The reading of the budget comes at a time over one million Ghanaians, according to the Centre for Socioeconomic Studies (CSS) lost their jobs since 2017.
The job cuts span the industrial, banking and mining sectors as well as the media and services sector.
Also, according to a 2015 labour force survey, over one million Ghanaians from age 15 and older are unemployed, representing a total unemployment rate of 11.9 per cent.
Of this number, about 714,916 are females, representing 57.2 per cent and 535,997 for males representing per cent.
Speaking on Morning Starr last Thursday, the Executive Director of the Institute for Fiscal Studies (IFS) Professor Newman Kwadwo Kusi said he expects the 2019 budget to focus on job creation.
“I want to see that overall, the budget is designed to create jobs.

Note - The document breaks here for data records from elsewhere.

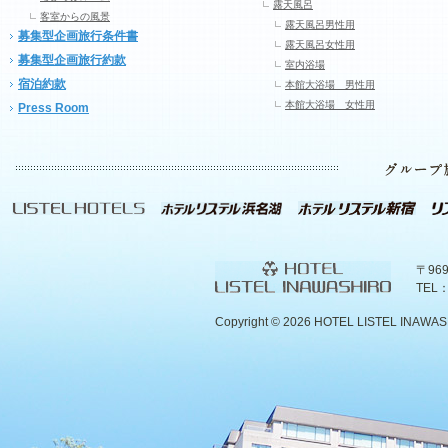
露天風呂
客室からの風景
露天風呂男性用
募集型企画旅行条件書
露天風呂女性用
募集型企画旅行約款
室内浴場
宿泊約款
本館大浴場 男性用
本館大浴場 女性用
Press Room
〒96
TEL：
Copyright ©
2026 HOTEL LISTEL INAWASHIR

We are looking at a budget that will grow agriculture and manufacturing to create jobs,” Professor Newman Kusi said on Morning Starr Thursday.
The government in an effort to tackle the country’s teething unemployment challenge, introduced the Nations Builders Corp (NaBCo) among other measures to temporarily address the situation, security experts warn could lead to a Ghanaian version of the ‘Arab spring’.
The government has recruited over 100,000 on the NaBCo programme under seven different modules for a monthly stipend of GH¢700.
“The NABCO initiative is a very good programme and initiative,” Professor Kusi told the host of Morning Starr Francis. “However, we must ensure that after the three years, the workers get something doing from the programme.”
Professor Kusi also advised the government to cut down on the number of the social interventionist programmes it undertakes to ensure value for money.
Barely two years in his administration, President Akufo-Addo has rolled out about five social interventionist programmes including, but not limited to one district, one factory, free Senior High School, Planting for food and Jobs, Youth in Afforestation and NaBCo.
“Every time the government wants to undertake major programmes, they have to go out and borrow and this is because we hardly take into consideration long-term plans for programmes or projects we embark on,” bemoaned Professor Kusi.
“All the policies the government has launched in the last year and a half or so are very good but it looks like the government is taking on too many programmes that are not well designed to create a link between agriculture and manufacturing industries,” he stressed.